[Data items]
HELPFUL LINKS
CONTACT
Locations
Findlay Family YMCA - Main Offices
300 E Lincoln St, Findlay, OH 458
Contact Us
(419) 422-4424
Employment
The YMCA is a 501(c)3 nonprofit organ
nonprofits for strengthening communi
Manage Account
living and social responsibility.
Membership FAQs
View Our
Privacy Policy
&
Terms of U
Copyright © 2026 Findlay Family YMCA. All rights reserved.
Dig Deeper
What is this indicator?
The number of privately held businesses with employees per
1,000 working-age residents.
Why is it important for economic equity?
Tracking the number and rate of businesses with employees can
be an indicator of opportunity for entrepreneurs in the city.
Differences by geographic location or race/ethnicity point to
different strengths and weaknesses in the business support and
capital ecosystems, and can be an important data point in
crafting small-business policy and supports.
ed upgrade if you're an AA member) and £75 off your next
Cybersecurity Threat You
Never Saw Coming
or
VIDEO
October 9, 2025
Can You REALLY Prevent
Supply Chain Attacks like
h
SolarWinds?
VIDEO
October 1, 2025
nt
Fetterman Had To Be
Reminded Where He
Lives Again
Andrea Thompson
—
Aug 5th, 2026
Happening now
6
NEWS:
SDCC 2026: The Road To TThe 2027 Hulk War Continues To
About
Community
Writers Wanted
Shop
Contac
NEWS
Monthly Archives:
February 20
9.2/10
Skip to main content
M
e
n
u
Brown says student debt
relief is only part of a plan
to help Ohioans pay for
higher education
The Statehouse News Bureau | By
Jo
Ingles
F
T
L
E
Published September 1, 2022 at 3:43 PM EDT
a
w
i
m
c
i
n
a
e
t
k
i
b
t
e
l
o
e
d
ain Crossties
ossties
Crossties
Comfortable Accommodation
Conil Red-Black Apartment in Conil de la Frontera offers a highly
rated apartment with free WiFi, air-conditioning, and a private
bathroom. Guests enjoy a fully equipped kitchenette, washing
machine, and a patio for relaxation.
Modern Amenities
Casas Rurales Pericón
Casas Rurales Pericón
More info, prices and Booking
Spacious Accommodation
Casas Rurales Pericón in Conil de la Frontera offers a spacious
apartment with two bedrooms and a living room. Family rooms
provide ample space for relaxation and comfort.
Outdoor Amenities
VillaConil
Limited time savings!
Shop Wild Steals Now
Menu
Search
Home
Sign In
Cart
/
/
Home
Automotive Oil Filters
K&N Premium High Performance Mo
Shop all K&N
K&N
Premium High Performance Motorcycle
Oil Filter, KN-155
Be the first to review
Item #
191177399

» **Directions**:
The word "number" appears in some lines of the data. Copy every one of those lines.

» **Output of the exercise**:
The number of privately held businesses with employees per
Tracking the number and rate of businesses with employees can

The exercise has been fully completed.